We have many background processes that are started at boot and never
exit. The named, ntpd, httpd, etc, etc. Fit in this class. So it's probably
likely the "Percent of CPU utilised" is probably several percent higher.
This is only half the problem. This information does not consider
disk usage. A program that really hammers the disks like "find" will
seem to slow the system down more that a program like "gzip" which does
most of work in memory compressing data.
The telnet daemon is our biggest cpu user. Not entirely surprising.
I wonder if there is a faster telnet daemon we can install?
If you add up the amount of time used by sendmail, pine, elm, mail,
mail.local, and pico.real, you get 23% of the total usage. If you factor
in the amounts from vi, more, less, and the various shells that are used
while people read and write mail, it's a safe statement to say that at
least %25 of our total processing is related to mail.
|
adbarr
|
|
response 67 of 270:
|
Apr 14 01:19 UTC 1995 |
I should not be in this pool, but --
Grex needs cpu with much faster speed - regardless of
whether an ISDN line is plugged in? Or will that (ISDN)
help drain the load, somehow? Is it both, or one, or
neither? Trying to understand priorities. Thanks.
|
robh
|
|
response 68 of 270:
|
Apr 14 02:13 UTC 1995 |
I'm shocked to see that trn_real isn't on there, I thought
that even with the few people who use it, it would still be a
horrible resource hog. Or is that uunder the domain
of the telnet daemon?
|
ajax
|
|
response 69 of 270:
|
Apr 14 02:35 UTC 1995 |
Arnold, as I understand it, both a faster CPU and ISDN would help
speed Grex up, but if you're dialed in directly through to a modems,
then most of the slowness you experience is due just to the slow
CPU, not to the Internet link. ISDN would speed up the Internet
link, but wouldn't directly impact the system load.
|
steve
|
|
response 70 of 270:
|
Apr 14 04:35 UTC 1995 |
Yes Arnold, we need a faster CPU. The Sun-4/200 SPARC CPU card
we now have at 2.5 (or 3?) times faster will let us deal with what
we currently do, at an almost reasonable rate. ;-)
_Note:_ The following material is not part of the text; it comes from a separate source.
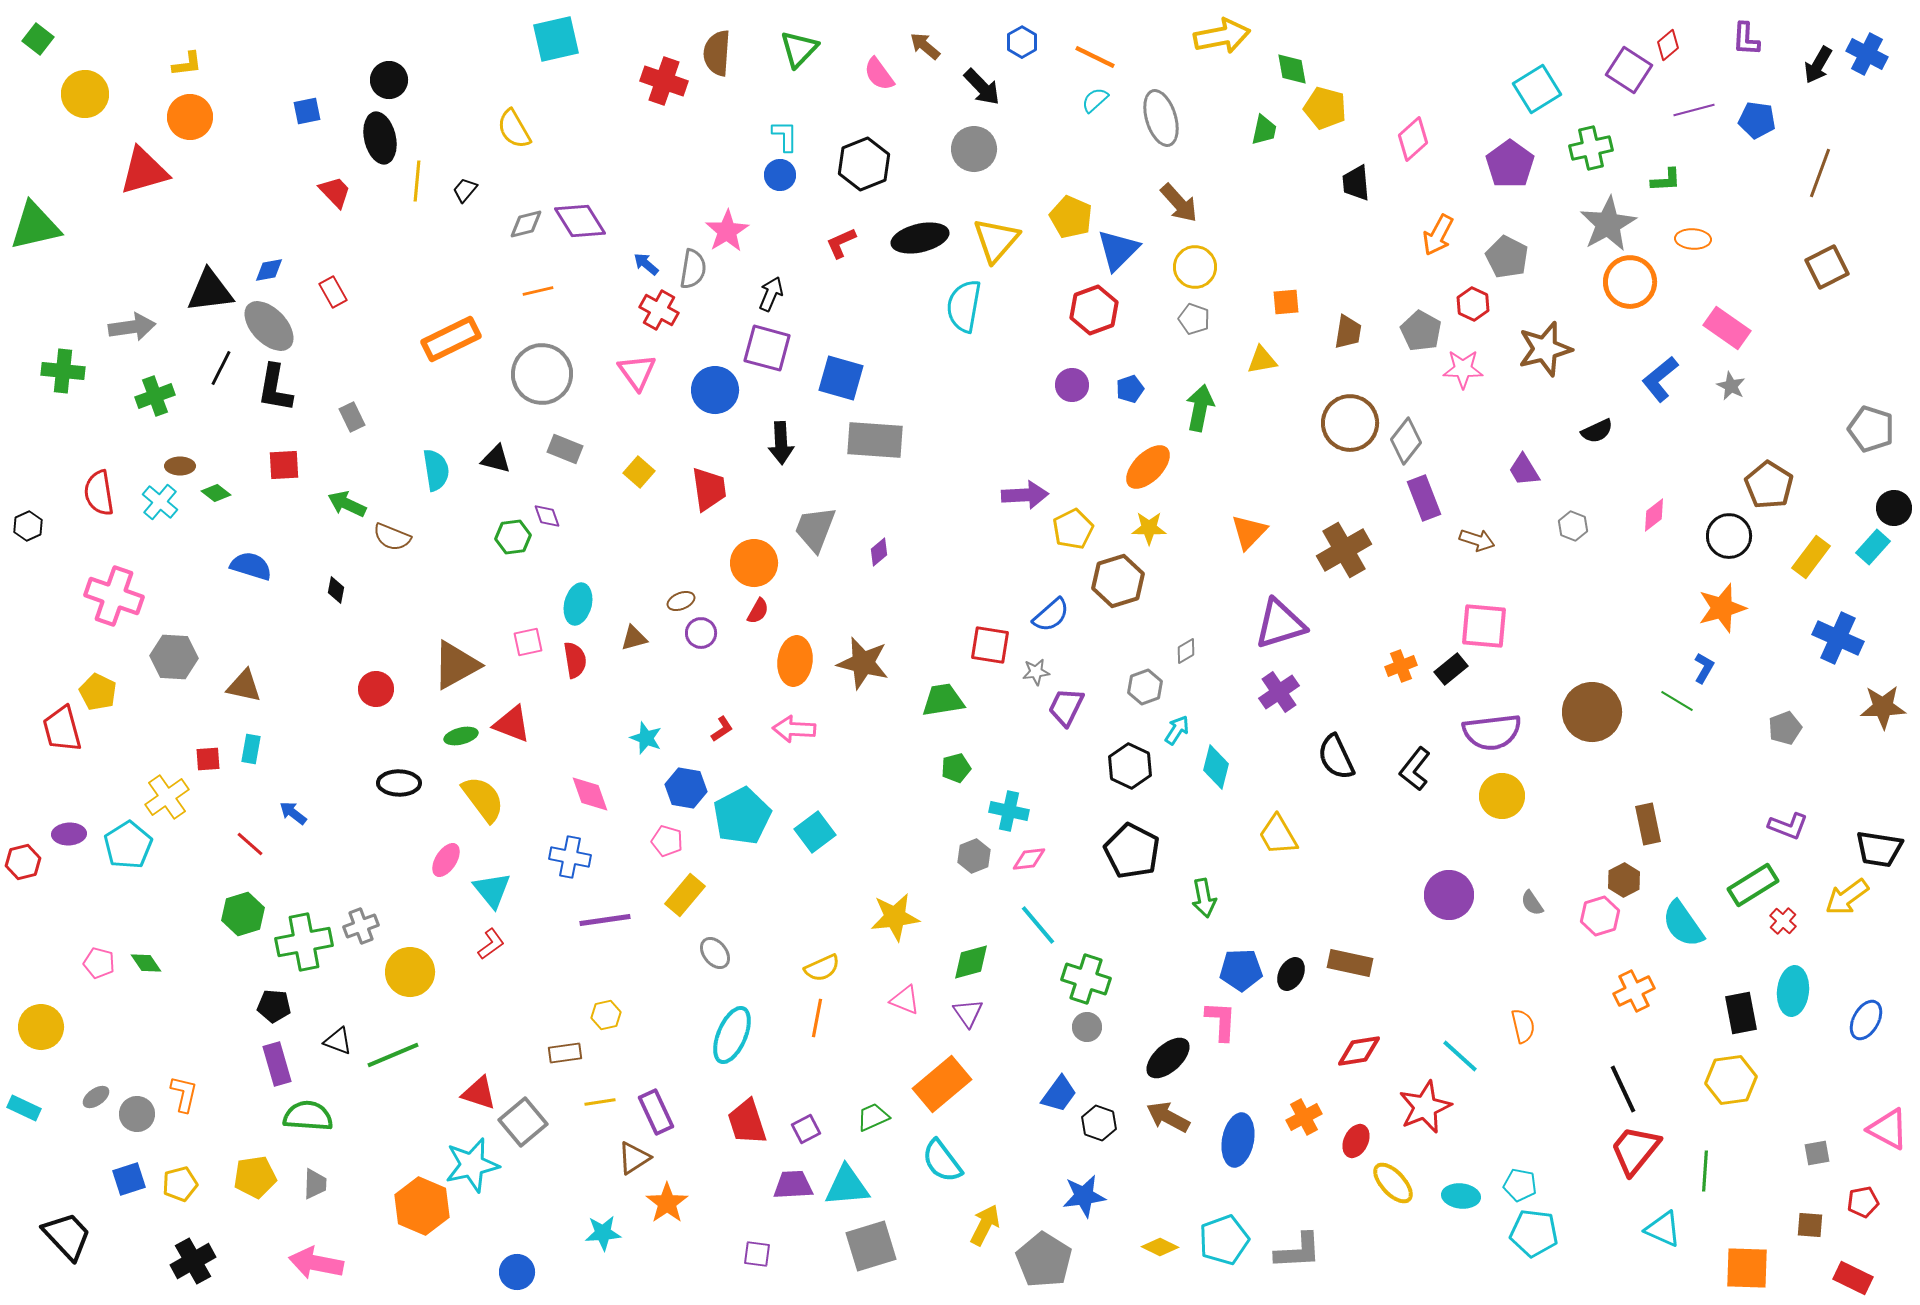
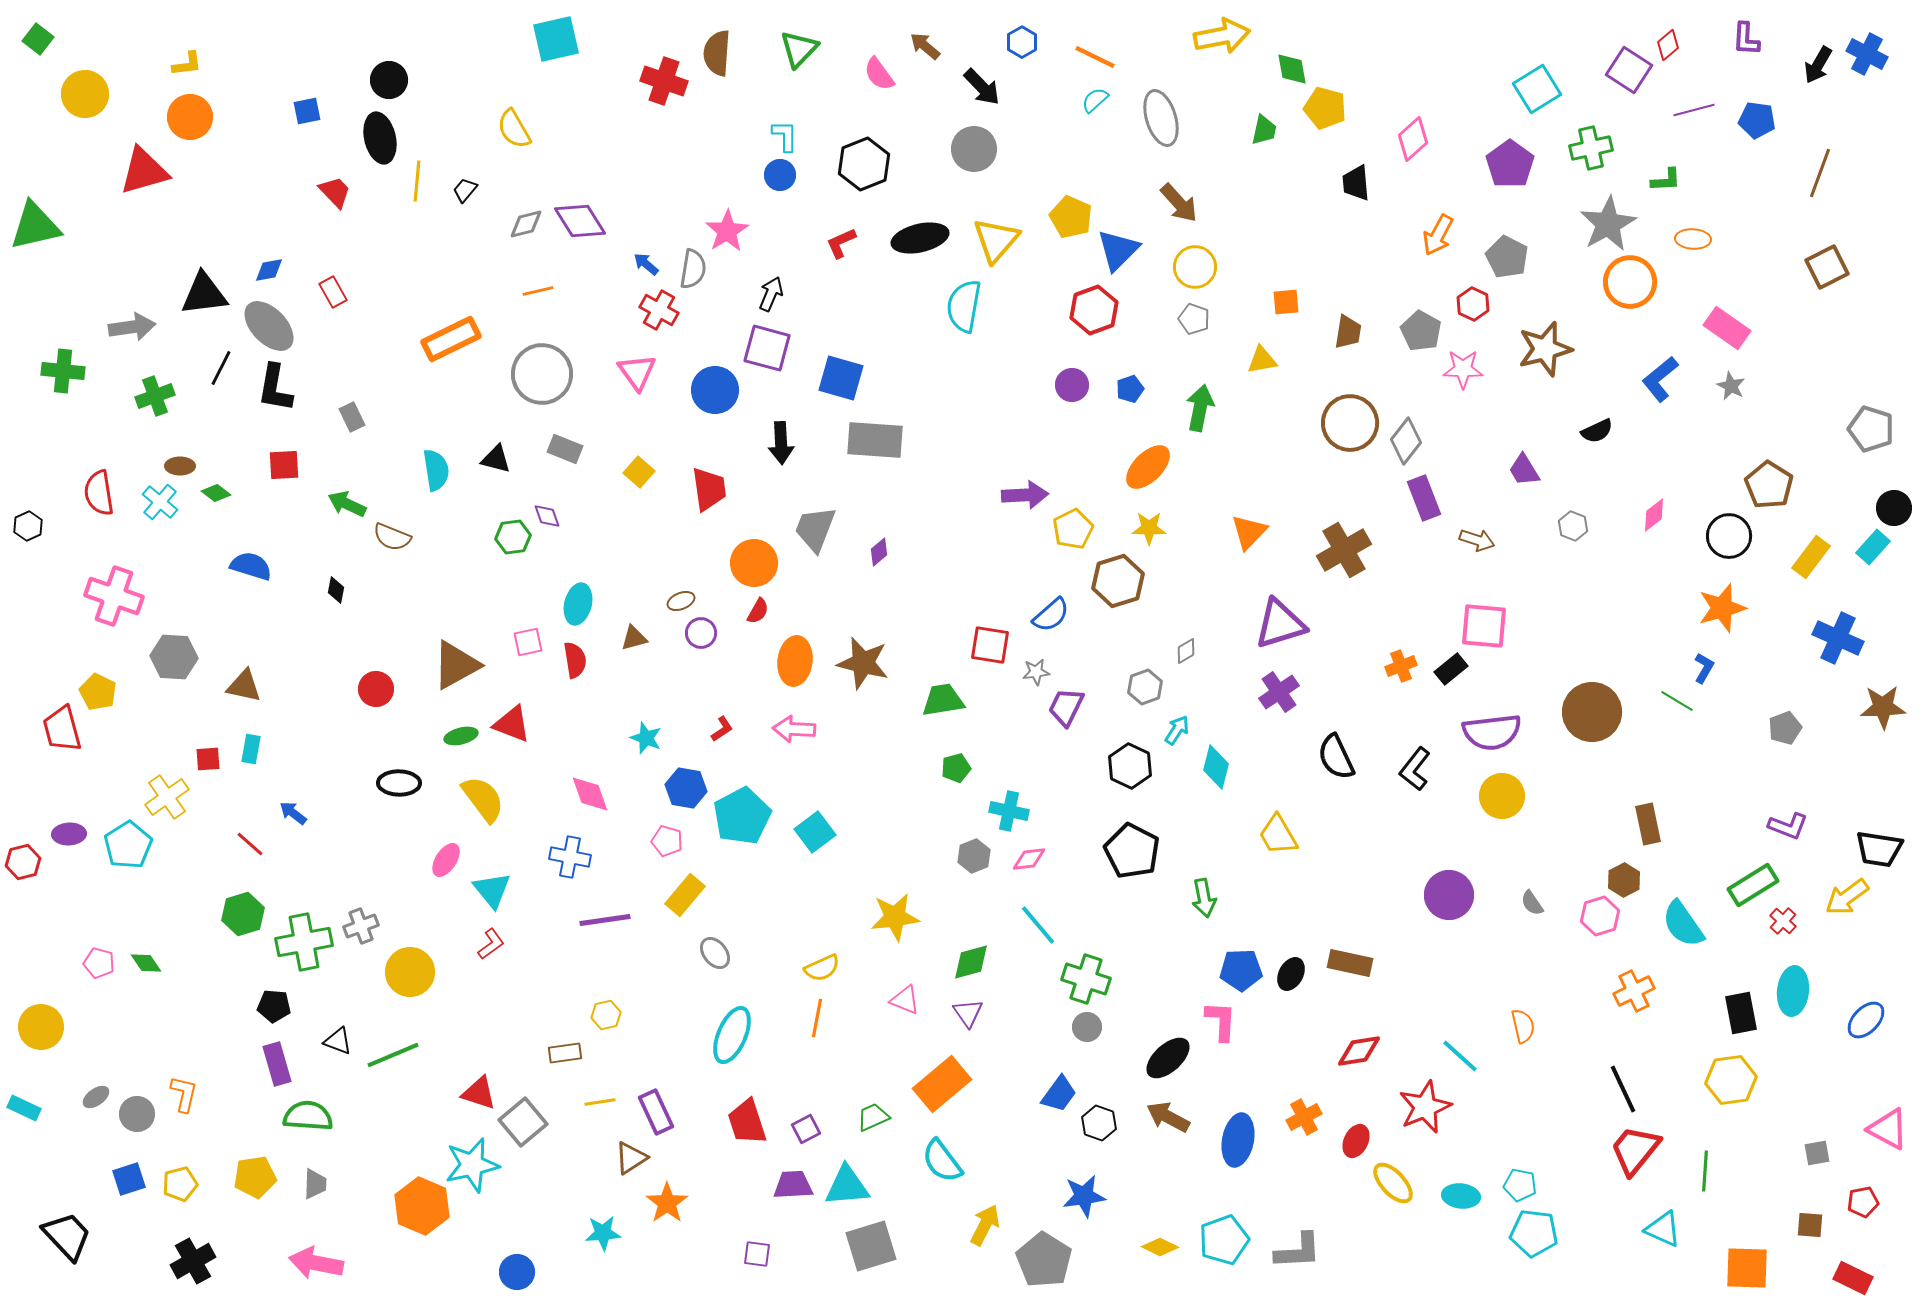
black triangle at (210, 291): moved 6 px left, 3 px down
blue ellipse at (1866, 1020): rotated 15 degrees clockwise
brown triangle at (634, 1158): moved 3 px left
But, as we get news up, and then maybe (probably) increase the
size of our Internet pipe, the CPU factor will fall back behind
again, and we'll be slooow, only with maybe 70 users on instead of
40 for a reasonably slow day.
In the end, its safe to say that Grex is probably never going
to have enough Internet bandwidth, and will only sometimes have
enough CPU for things. Disk and memory we can grow as we jump
from platform to platform.
|
srw
|
|
response 71 of 270:
|
Apr 14 07:10 UTC 1995 |
Yes, Grex needs both CPU and Link upgrades.
We have approved the CPU upgrade, but cannot afford a commercial
ISDN link upgrade based on our current membership level.
In fact, we'd have to double to afford it, and while that is possible,
I would say that it's more likely that we need to find a cheaper way to
obtain a better link.
Are the two connected? Yes. A better link will attract more users,
and that will bog the CPU down more. We will have to decide
whether it makes sense to cap the number of incoming connections
to prevent this effect.
When Grex was a lot smaller, we decided to avoid this at all costs,
but I think we may be ready to reconsider it.
As a general rule, all load levels have a tendency to increase
until they are jbt (Just Barely Tolerable). This is not a phenomenon
limited to Grex, btw. It is the end result of human nature being
embedded in a giant negative feedback loop.
|
tsty
|
|
response 72 of 270:
|
Apr 14 09:02 UTC 1995 |
Thank you for #66. REal information helps real perns.
|
davel
|
|
response 73 of 270:
|
Apr 14 10:54 UTC 1995 |
The OBVIOUS solution, based on those stats, is to depermit inbound telnet,
right?
|
popcorn
|
|
response 74 of 270:
|
Apr 14 14:48 UTC 1995 |
<chuckle>
|